Lageplan (© MoRe Architekten)
Wie fanden Sie zum vorgeschlagenen Gesamtbild?
Dem Entwurf ging eine sehr intensive Analyse der Aufgabenstellung voraus, im Zuge deren sich irgendwann der Wunsch, einen möglichst großen zusammenhängenden Schulhof zu schaffen, als oberste Priorität für uns herauskristallisierte. Parallel dazu war es uns ein Anliegen, die Baumasse der Schule in städtebaulich verträgliche Baukörper zu gliedern, die in Kombination wiederum sinnvoll bespielbare Außenräume für Vorplatz, Parken und den Außenbereich der Mensa bilden. In Modellstudien haben wir den polygonalen Baukörper entwickelt, der die genannten Anforderungen am besten erfüllt.
Der Neubau der Schule ermöglicht, eine moderne Lernlandschaft zu gestalten, die heutigen pädagogischen Konzepten entspricht. (© MoRe Architekten)
Wie organisieren Sie die neue Förderschule?
Das Raumprogramm der Förderschule wird, wie gesagt, in einem polygonalen Baukörper untergebracht, der in drei Teile gegliedert ist. Der mittlere Bauteil ist für die Gemeinschaftsbereiche wie Aula und Musiksaal vorgesehen. Die beiden anderen beherbergen in den Obergeschossen jeweils einen Lerncluster und im Erdgeschoss die Verwaltung beziehungsweise den Werkstattbereich. Die Organisation folgt dabei einer fraktalen Struktur, bei der sich das Ordnungsprinzip der Gesamtanlage in kleinerem Maßstab in den einzelnen Bauteilen wiederholt. Die Funktionen sind stets radial um ein natürlich belichtetes Zentrum angeordnet.

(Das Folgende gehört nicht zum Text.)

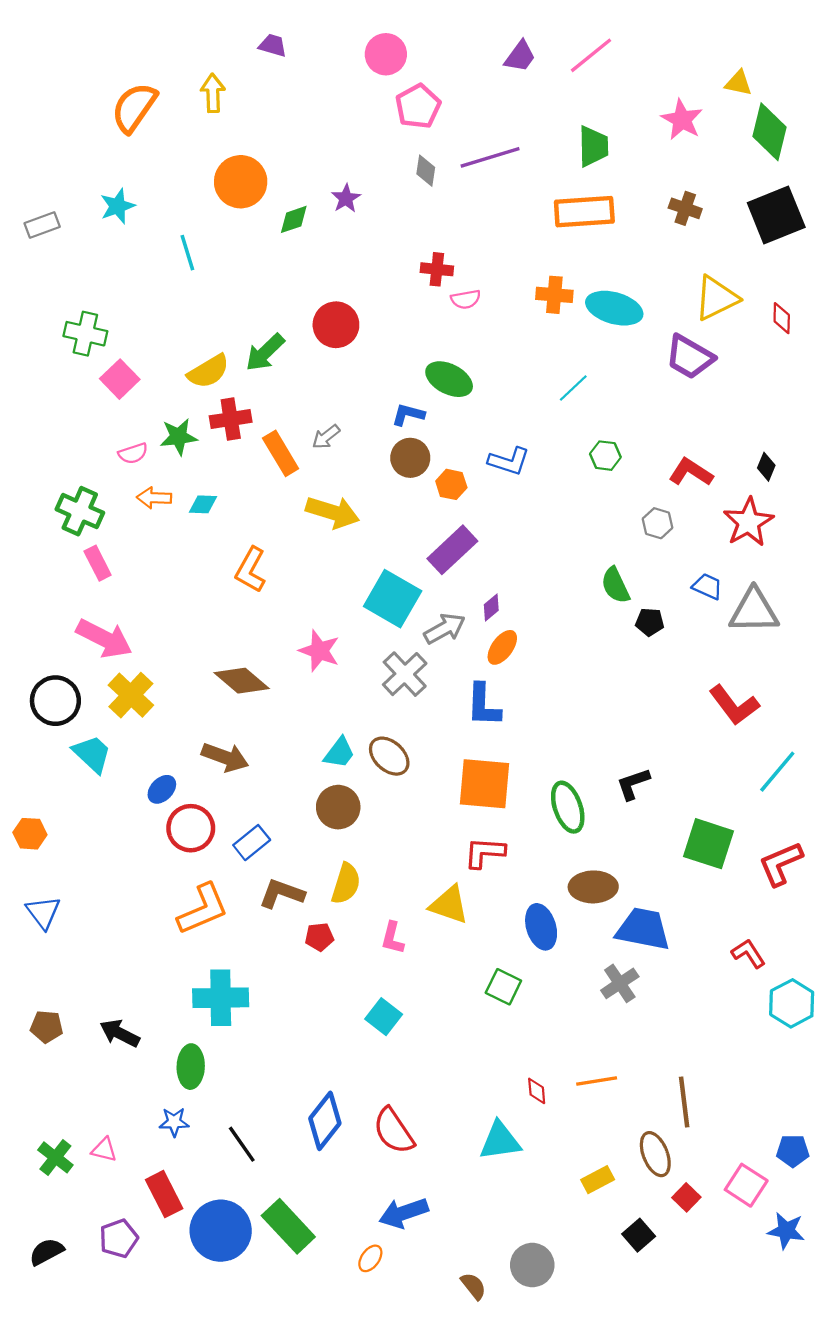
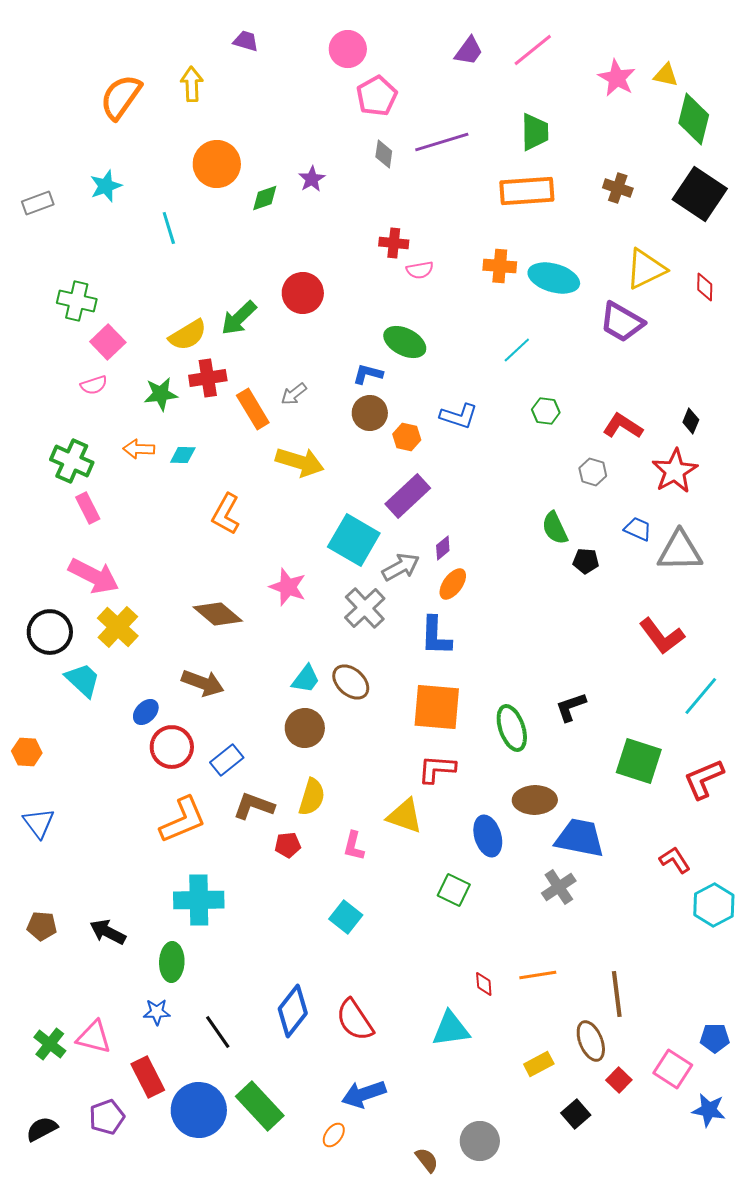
pink star: (682, 120) -> (617, 78), moved
black square: (776, 215) -> (700, 194), turned -34
pink semicircle: (133, 453) -> (94, 385), moved
pink triangle: (104, 1150) -> (94, 1037), size x1.5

Grundriss Erdgeschoss (© MoRe Architekten)
Ansichten (© MoRe Architekten)
Welches architektonische Thema war Ihnen besonders wichtig?
Ein Thema, das uns im vorgefundenen sehr heterogenen Kontext stark beschäftigt hat, waren die Übergänge zwischen Innen- und Außenraum. Wir hatten den Wunsch, einen Ort zu schaffen, der sich einerseits ganz auf sich selbst bezieht, gleichzeitig aber auch die nötige Offenheit ausstrahlt, um zu einem einladenden Zuhause für Lernende und Lehrende zu werden. Dazu haben wir uns sehr intensiv und auf unterschiedlichen Ebenen mit den Transitionsbereichen beschäftigt. Auf städtebaulicher Ebene werden die Vorzonen des Gebäudes immer zu Höfen gefasst die geschützte Übergangsbereiche darstellen. Das Innenleben der Schule ist durch die Patios in den Clustern und das Atrium geprägt. Den Unterrichtsräumen sind teilweise Loggien vorgelagert, die als kleine Lehrgärten genutzt werden können. Das Gebäude schafft sich so seine eigenen Außenräume, die wiederum in den Stadtraum hineinwirken.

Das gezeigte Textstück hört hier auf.